Gross domestic product (GDP) in the second quarter grew at an annual rate of 1.3% in the second quarter, down from the previous estimate of 1.7%.
One of the reasons for the cut was the worst drought for 50 years, which cut farm inventories, the Commerce Department said.
Analysts said that the figures available for the third quarter suggested even slower growth.
Figures on Thursday showed that demand for long-lasting manufactured goods, known as durable goods, fell sharply in August.
Official figures showed that durable goods orders fell 13.2% in the month, although that was mainly due to a big fall in orders for commercial aircraft.
The GDP revision was the third estimate of the figure - the first estimate was 1.5% annual growth.
About half of the downward revision was due to declining farm inventories. There was also slower consumer spending and less export growth than previously thought.
On a quarterly basis, US GDP grew 0.3% in the second quarter.
"Anyone voicing doubt about the need for the Fed's recent stimulus must surely be silenced by the surprising weakness of the data now coming out of the US," said Chris Williamson, chief economist at Markit.

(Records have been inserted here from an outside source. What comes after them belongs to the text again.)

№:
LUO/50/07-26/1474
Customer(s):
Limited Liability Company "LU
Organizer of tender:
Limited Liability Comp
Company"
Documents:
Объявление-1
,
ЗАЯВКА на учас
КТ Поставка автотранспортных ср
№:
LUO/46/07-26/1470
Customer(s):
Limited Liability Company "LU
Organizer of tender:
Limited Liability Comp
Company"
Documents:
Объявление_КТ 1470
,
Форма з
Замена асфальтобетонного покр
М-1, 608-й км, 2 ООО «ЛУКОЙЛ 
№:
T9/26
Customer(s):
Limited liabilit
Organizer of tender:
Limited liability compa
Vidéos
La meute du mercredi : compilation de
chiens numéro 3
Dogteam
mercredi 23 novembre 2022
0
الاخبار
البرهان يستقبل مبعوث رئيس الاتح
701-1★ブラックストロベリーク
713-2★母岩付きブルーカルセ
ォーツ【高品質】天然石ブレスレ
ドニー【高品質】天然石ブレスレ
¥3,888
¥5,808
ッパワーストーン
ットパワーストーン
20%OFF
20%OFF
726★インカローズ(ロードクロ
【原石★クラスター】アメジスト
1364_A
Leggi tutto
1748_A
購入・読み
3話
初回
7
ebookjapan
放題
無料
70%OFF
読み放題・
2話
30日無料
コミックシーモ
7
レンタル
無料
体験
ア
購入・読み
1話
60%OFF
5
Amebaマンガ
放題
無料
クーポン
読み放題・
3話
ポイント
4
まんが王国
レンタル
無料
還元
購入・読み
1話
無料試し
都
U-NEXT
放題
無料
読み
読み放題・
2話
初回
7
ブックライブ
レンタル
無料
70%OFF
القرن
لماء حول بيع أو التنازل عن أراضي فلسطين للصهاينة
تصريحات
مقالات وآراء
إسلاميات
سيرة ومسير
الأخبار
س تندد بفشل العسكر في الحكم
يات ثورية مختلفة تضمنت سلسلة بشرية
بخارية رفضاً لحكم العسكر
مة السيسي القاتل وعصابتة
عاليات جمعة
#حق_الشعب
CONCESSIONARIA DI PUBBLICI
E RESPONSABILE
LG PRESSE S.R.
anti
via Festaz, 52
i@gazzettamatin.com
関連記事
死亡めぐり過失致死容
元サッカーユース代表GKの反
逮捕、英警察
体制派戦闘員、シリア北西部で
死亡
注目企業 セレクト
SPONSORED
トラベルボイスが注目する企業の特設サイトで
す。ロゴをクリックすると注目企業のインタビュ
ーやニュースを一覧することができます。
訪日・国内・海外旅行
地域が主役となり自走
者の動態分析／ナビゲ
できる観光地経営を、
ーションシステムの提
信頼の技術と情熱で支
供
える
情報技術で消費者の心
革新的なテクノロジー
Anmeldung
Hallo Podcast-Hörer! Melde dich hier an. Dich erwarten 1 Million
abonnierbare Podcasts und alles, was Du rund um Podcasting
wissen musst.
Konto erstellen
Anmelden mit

"More light will be shed on growth momentum at the end of the third quarter with the PMI releases next week, but the data flow so far suggest that we should be prepared for GDP growth to have slowed further from the 1.3% annualised rate seen in the second quarter."

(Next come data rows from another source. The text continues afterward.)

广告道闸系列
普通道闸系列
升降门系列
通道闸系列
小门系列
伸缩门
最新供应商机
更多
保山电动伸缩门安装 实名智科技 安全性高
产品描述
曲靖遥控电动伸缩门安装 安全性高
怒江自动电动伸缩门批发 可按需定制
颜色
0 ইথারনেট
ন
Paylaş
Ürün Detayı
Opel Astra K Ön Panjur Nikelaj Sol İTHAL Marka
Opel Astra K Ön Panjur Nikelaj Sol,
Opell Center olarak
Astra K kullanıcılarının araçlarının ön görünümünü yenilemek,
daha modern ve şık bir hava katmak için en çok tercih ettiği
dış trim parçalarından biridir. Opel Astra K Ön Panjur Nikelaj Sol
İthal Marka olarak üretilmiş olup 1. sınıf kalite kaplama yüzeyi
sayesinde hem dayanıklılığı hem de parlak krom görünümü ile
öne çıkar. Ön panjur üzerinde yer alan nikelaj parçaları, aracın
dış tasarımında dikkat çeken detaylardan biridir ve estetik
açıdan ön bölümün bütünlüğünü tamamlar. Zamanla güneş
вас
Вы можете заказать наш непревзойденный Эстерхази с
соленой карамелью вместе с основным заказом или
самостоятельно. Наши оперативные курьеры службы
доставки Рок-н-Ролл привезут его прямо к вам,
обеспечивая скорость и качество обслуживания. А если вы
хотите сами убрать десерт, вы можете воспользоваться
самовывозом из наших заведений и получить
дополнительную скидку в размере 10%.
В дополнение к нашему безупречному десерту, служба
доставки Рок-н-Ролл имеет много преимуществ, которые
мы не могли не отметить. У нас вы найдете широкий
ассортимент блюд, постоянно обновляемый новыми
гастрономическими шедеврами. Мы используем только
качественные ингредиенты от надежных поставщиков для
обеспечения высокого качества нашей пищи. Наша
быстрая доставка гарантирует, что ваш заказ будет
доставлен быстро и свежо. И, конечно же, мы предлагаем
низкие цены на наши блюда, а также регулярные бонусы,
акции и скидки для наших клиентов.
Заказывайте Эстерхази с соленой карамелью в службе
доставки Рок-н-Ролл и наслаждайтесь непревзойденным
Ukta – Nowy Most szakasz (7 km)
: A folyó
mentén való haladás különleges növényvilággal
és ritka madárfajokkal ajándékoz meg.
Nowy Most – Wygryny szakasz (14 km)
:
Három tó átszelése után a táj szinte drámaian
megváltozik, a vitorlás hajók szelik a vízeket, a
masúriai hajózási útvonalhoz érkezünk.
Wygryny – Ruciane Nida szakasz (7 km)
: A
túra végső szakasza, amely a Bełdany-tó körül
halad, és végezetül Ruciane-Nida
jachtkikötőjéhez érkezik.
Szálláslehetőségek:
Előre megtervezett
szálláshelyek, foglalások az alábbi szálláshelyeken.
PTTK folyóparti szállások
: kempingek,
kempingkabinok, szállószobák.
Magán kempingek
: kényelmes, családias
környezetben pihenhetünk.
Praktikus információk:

Earlier this month, the US Federal Reserve announced a further attempt to help the economic recovery by restarting its policy of pumping money into the economy via quantitative easing.
The Fed pledged to buy $40bn (£25bn) of mortgage debt a month, with the aim of reducing long-term borrowing costs for firms and households.
The Fed said that the quantitative easing programme was open-ended and would continue until the US economy showed signs of recovery.